* Task instructions
The answer is a stretch of the material below, returned exactly: the line containing "Istaknuta je i poruka da se Šahovići ne", the line containing "IZVOR: Preporod.info", and all lines between.

.....

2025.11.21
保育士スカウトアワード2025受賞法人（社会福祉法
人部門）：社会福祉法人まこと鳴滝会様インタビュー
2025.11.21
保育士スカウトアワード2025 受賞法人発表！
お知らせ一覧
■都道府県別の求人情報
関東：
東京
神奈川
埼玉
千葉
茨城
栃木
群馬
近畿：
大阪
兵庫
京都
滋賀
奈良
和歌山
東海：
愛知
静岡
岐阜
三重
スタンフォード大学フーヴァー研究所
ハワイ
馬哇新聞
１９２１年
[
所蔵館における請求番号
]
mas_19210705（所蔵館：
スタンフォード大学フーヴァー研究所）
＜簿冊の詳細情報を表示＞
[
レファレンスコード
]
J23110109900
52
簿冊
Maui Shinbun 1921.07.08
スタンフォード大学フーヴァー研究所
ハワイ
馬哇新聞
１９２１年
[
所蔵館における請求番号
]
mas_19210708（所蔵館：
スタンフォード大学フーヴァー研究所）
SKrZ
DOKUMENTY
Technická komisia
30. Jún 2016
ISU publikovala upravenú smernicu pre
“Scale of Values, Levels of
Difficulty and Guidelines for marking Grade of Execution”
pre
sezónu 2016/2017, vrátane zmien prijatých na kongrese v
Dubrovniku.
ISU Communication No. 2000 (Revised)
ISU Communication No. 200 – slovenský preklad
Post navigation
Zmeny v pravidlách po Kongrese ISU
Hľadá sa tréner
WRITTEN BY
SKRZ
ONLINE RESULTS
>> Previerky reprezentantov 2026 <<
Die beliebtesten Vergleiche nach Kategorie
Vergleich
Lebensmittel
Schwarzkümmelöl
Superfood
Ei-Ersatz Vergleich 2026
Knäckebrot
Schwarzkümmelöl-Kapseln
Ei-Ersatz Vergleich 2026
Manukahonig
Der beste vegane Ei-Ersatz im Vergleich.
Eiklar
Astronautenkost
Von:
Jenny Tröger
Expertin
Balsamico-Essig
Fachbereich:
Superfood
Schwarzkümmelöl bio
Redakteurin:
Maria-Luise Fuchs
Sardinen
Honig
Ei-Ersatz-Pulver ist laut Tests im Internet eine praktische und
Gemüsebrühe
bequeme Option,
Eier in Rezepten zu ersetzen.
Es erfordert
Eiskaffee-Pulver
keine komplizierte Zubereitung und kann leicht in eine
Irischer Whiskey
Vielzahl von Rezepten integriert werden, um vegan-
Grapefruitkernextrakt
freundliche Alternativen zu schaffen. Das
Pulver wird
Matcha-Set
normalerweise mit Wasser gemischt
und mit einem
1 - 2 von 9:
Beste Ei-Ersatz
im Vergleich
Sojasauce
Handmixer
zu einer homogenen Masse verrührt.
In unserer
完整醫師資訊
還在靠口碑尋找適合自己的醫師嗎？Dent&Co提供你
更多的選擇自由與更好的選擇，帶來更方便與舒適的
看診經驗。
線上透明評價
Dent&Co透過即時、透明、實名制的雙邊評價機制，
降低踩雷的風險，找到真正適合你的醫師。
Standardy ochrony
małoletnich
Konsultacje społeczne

.....

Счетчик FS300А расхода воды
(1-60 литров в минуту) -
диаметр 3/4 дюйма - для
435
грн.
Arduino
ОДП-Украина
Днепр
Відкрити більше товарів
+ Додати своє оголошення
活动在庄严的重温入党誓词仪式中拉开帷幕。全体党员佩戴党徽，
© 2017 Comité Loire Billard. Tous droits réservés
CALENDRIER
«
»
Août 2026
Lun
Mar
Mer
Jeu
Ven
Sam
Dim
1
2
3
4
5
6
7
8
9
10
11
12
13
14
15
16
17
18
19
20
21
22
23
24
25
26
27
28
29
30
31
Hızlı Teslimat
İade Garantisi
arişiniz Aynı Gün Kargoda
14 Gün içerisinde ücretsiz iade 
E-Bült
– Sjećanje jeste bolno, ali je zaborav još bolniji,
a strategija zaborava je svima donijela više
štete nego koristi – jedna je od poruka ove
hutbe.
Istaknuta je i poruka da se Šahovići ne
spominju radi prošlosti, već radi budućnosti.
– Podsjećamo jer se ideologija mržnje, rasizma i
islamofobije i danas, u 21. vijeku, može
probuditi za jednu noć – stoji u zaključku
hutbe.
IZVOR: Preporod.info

.....

* Task output
Istaknuta je i poruka da se Šahovići ne
spominju radi prošlosti, već radi budućnosti.
– Podsjećamo jer se ideologija mržnje, rasizma i
islamofobije i danas, u 21. vijeku, može
probuditi za jednu noć – stoji u zaključku
hutbe.
IZVOR: Preporod.info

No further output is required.